Une intégration réussie des juniors chez les séniors
À Saint-Quentin-la-Poterie, le club de rugby a fait le choix audacieux de confier l'encadrement des juniors et des séniors à un même staff. Les juniors, champions du Gard, s'entraînent toute la saison avec les séniors sous la direction du manager Gérald Slastan. Ce dernier, arrivé en 2025, a proposé un projet de pôle compétition unique cadets-juniors-séniors, visant à créer une culture commune de l'entraînement et de l'effort.
Un langage commun pour tous les joueurs
Gérald Slastan explique : "En prenant l'entraînement des séniors et des juniors, je voulais qu'on parle le même langage." Toute l'année, les séances des séniors ont inclus des juniors. L'objectif est de répondre à une réalité démographique : le club est petit et ne peut se permettre de perdre ses meilleurs éléments. "Je refuse qu'on perde en qualité.

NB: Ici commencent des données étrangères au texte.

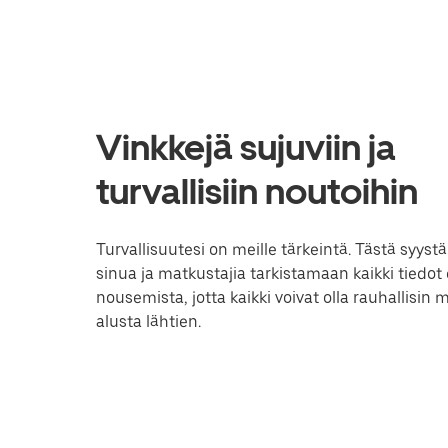
Vinkkejä sujuviin ja
turvallisiin noutoihin
Turvallisuutesi on meille tärkeintä. Tästä syy
sinua ja matkustajia tarkistamaan kaikki tiedot
nousemista, jotta kaikki voivat olla rauhallisin
alusta lähtien.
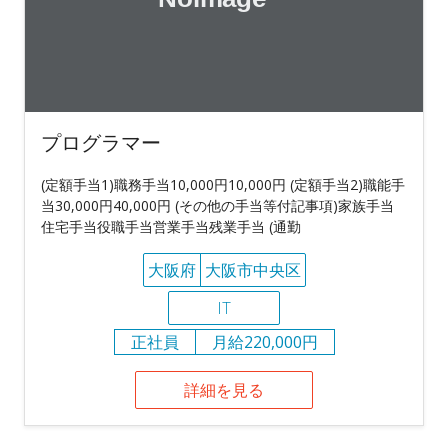
プログラマー
(定額手当1)職務手当10,000円10,000円 (定額手当2)職能手
当30,000円40,000円 (その他の手当等付記事項)家族手当
住宅手当役職手当営業手当残業手当 (通勤
大阪府
大阪市中央区
IT
正社員
月給220,000円
詳細を見る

Pourquoi hésiter à utiliser ces jeunes qui en ont ?", insiste le technicien. "Si les meilleurs s'en vont, on recommence tout à chaque fois. Pour qu'ils restent, il leur faut des titres et des souvenirs." Avec ce double titre départemental, c'est chose faite.
Une dirigeante témoigne
Pascale Colombaud-Krebs, dirigeante des juniors et maman d'un joueur, salue l'initiative : "Il y a un noyau de huit joueurs qui ont commencé ensemble dans notre école de rugby. Chaque année, pour repousser leur départ, on créait une équipe de plus. Cette année, malgré moins de joueurs, on s'est dit que tant pis, on partait tous seuls. Ils étaient moins de 20 en début de saison, mais au moins, on était nous, avec nos forces."
Préparer l'avenir
Slastan ajoute : "Si on veut qu'un projet soit commun, il doit avoir du sens. En un an, j'ai préparé ces juniors à se surpasser l'an prochain, car ils savent déjà ce que c'est que d'être au service de l'équipe. Nous, staff, savons maintenant qu'ils sont bons et qu'ils travaillent bien. Nous savons aussi comment leur apporter pour passer à la gamme au-dessus." La dirigeante apprécie la progression en douceur : "Les choses sont bien faites par des adultes qui connaissent vraiment nos enfants et avancent avec eux par petites touches."
La fierté d'appartenir au club
Les jeunes développent un fort attachement au club. "La vraie fierté, c'est de les voir partager cette filiation quand ils se cherchent sur les vieilles photos dans le club-house. Ils se sentent liés à leur maillot, à leurs anciens éducateurs. Ils sont chauvins, mais il faut l'être ! Il se dit même qu'ils ont pour projet de se faire tatouer le ballon au nom du club sur les fesses", raconte Pascale Colombaud-Krebs. Saint-Quentin et son manager marquent leurs joueurs, littéralement.